Nelson spoke at a “Listening to the Land” lecture sponsored by the Necanicum Watershed Council in Seaside March 21.

“The native Americans knew about the marbled murrelets, they knew where they nested,” Nelson said. “They knew about the beautiful dance they do in courtship where they put their bills up in the air and swim across the water and they dive under the water and come up together.”

But nobody thought to ask the Native Americans about the bird that nests deep in forests and forages for prey at the ocean’s edge.

“The Tlinget tribe revered the marbled murrelet. They wouldn’t eat the murrelet because they thought they were so special and mysterious,” Nelson said.

In the early 1900s, ornithologists still wondered where the murrelets nested. In the 1970s, the National Audubon Society offered $100 to the first person to find a marbled murrelet nest. That occurred in 1974 when a tree climber found a nest in a Douglas fir tree in California’s Big Basin Redwoods State Park.

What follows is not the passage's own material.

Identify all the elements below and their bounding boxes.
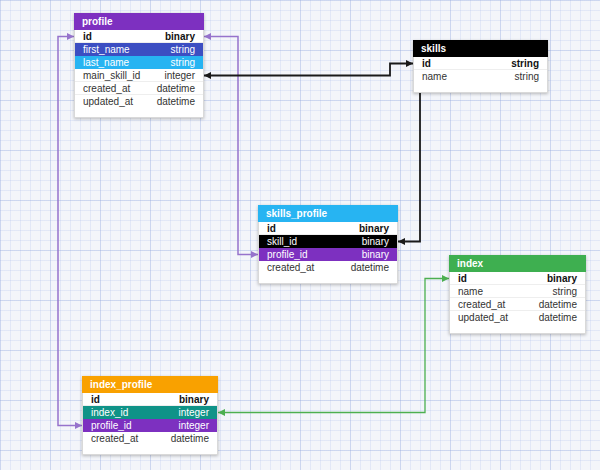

It wasn’t until 1990 that the first nest in Oregon was discovered. There are about 70 known murrelet nests in Oregon, Nelson said.

Formerly listed as a “threatened” species, marbled murrelets recently were relisted as “endangered” in Washington, Oregon and California.

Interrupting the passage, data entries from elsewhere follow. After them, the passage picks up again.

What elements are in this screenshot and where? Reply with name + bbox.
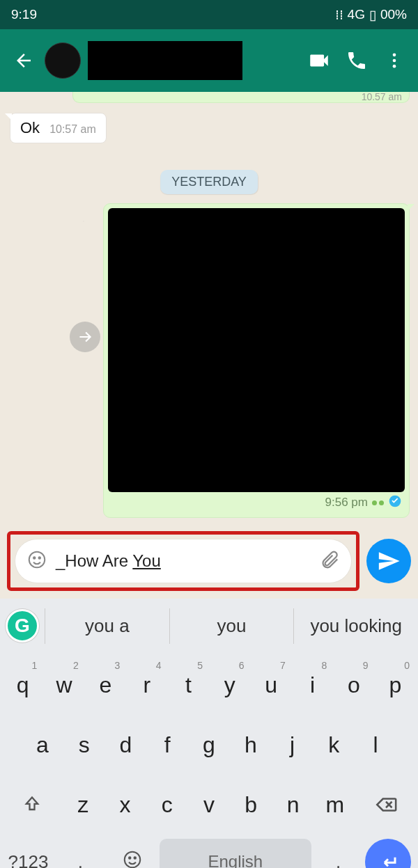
key-d[interactable]: d	[106, 717, 146, 773]
forward-button[interactable]	[70, 322, 100, 352]
key-g[interactable]: g	[189, 717, 229, 773]
incoming-message-bubble[interactable]: Ok 10:57 am	[10, 113, 107, 143]
svg-point-4	[29, 552, 45, 568]
key-i[interactable]: 8i	[293, 657, 332, 713]
key-k[interactable]: k	[314, 717, 354, 773]
key-b[interactable]: b	[231, 777, 271, 833]
status-time: 9:19	[11, 7, 37, 22]
date-separator: YESTERDAY	[160, 170, 258, 194]
key-h[interactable]: h	[231, 717, 271, 773]
message-text: Ok	[20, 119, 40, 137]
chat-area[interactable]: 10.57 am Ok 10:57 am YESTERDAY 9:56 pm	[0, 92, 418, 523]
key-c[interactable]: c	[147, 777, 187, 833]
key-m[interactable]: m	[315, 777, 355, 833]
read-receipt-icon	[388, 494, 402, 512]
media-image-redacted[interactable]	[108, 208, 405, 492]
back-button[interactable]	[7, 44, 40, 77]
key-a[interactable]: a	[22, 717, 63, 773]
key-x[interactable]: x	[104, 777, 145, 833]
app-bar	[0, 29, 418, 92]
svg-point-0	[393, 54, 396, 57]
key-u[interactable]: 7u	[251, 657, 291, 713]
battery-icon: ▯	[369, 7, 376, 23]
key-s[interactable]: s	[64, 717, 104, 773]
key-t[interactable]: 5t	[169, 657, 208, 713]
signal-icon: ⁞⁞	[335, 7, 343, 23]
network-label: 4G	[348, 7, 365, 22]
key-q[interactable]: 1q	[3, 657, 42, 713]
message-input[interactable]: _How Are You	[56, 551, 311, 571]
message-time: 10:57 am	[49, 123, 96, 136]
partial-message-bubble: 10.57 am	[72, 92, 410, 103]
symbols-key[interactable]: ?123	[3, 851, 54, 869]
suggestion-2[interactable]: you	[169, 608, 294, 644]
svg-point-8	[129, 857, 131, 859]
more-menu-button[interactable]	[378, 44, 411, 77]
svg-point-1	[393, 59, 396, 63]
comma-key[interactable]: ,	[55, 851, 106, 869]
space-key[interactable]: English	[160, 839, 312, 868]
voice-call-button[interactable]	[340, 44, 373, 77]
keyboard: 1q2w3e4r5t6y7u8i9o0p asdfghjkl zxcvbnm ?…	[0, 653, 418, 868]
media-meta: 9:56 pm	[108, 492, 405, 513]
key-l[interactable]: l	[355, 717, 396, 773]
message-input-pill[interactable]: _How Are You	[15, 539, 352, 583]
contact-name-redacted[interactable]	[88, 41, 242, 80]
key-p[interactable]: 0p	[376, 657, 415, 713]
key-w[interactable]: 2w	[44, 657, 84, 713]
svg-point-7	[125, 851, 141, 867]
emoji-kb-key[interactable]	[107, 849, 158, 869]
key-j[interactable]: j	[272, 717, 313, 773]
suggestion-1[interactable]: you a	[45, 608, 169, 644]
input-row: _How Are You	[0, 523, 418, 599]
battery-label: 00%	[380, 7, 407, 22]
grammarly-icon[interactable]: G	[6, 609, 39, 642]
key-v[interactable]: v	[189, 777, 229, 833]
svg-point-2	[393, 65, 396, 68]
shift-key[interactable]	[3, 777, 61, 833]
key-n[interactable]: n	[272, 777, 313, 833]
key-o[interactable]: 9o	[334, 657, 373, 713]
key-e[interactable]: 3e	[86, 657, 125, 713]
key-z[interactable]: z	[63, 777, 103, 833]
send-button[interactable]	[366, 539, 411, 583]
emoji-button[interactable]	[26, 549, 47, 573]
outgoing-media-bubble[interactable]: 9:56 pm	[103, 203, 410, 518]
key-r[interactable]: 4r	[127, 657, 167, 713]
video-call-button[interactable]	[302, 44, 336, 77]
media-time: 9:56 pm	[325, 496, 368, 510]
attach-button[interactable]	[319, 549, 340, 573]
status-bar: 9:19 ⁞⁞ 4G ▯ 00%	[0, 0, 418, 29]
highlighted-input-area: _How Are You	[7, 531, 359, 591]
key-y[interactable]: 6y	[210, 657, 249, 713]
backspace-key[interactable]	[357, 777, 415, 833]
enter-key[interactable]	[365, 839, 411, 868]
svg-point-9	[134, 857, 137, 859]
svg-point-5	[33, 557, 36, 559]
svg-point-6	[39, 557, 41, 559]
suggestion-bar: G you a you you looking	[0, 599, 418, 653]
suggestion-3[interactable]: you looking	[293, 608, 418, 644]
key-f[interactable]: f	[147, 717, 187, 773]
period-key[interactable]: .	[313, 851, 364, 869]
contact-avatar[interactable]	[45, 42, 81, 79]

Although they can live for 15 to 20 years, they have a low reproductive rate, Nelson said. They don’t breed until they are 2 or 3 years old, and they don’t breed every year. When they do breed, they lay only one egg between April and July, and if that egg fails, they won’t always renest. They often return to the same forest stand during breeding season every year.

The birds, which fly between two ecosystems — forest, where they lay their eggs on large tree limbs, and marine environments, where they feed in shallow water — are experiencing a decline in the habitat they depend on for survival because the old-growth buffer they need is disappearing, Nelson said. As a result, 70 percent of nests fail annually, she added, and chicks aren’t surviving the fledge from the nests. If they do fledge, they aren’t surviving at sea until they’re old enough to breed.

One potential method of reversing the decline of failed nests could be preserving a larger buffer of trees between clear cuts and older forests where the birds nest, Nelson said. The larger buffer may prevent predator birds, such as stellar jays, American crows and common ravens from reaching the nests, she said.

Because murrelets are finding less suitable food in the ocean due to predators, over-fishing and warmer temperatures, Oregon’s five marine reserves will be “great” for the birds, she said. They will find prey in the reserves, which are either closed to fishing or allow only limited fishing. The reserves will be “nurseries for the fish,” she added.

“What murrelets need is dependable, abundant prey, right where their nest sites are,” Nelson said. “So they don’t have to fly up and down the coast; they can fly straight out from their nests and find their prey.”

The Cape Falcon Marine Reserve, near Oswald State Park, will support a known murrelet nest in the park, Nelson said.

“As the (marine reserves) are there longer and longer, we can look at the impact, and from what it’s shown so far, it can only be beneficial for the murrelets,” Nelson said.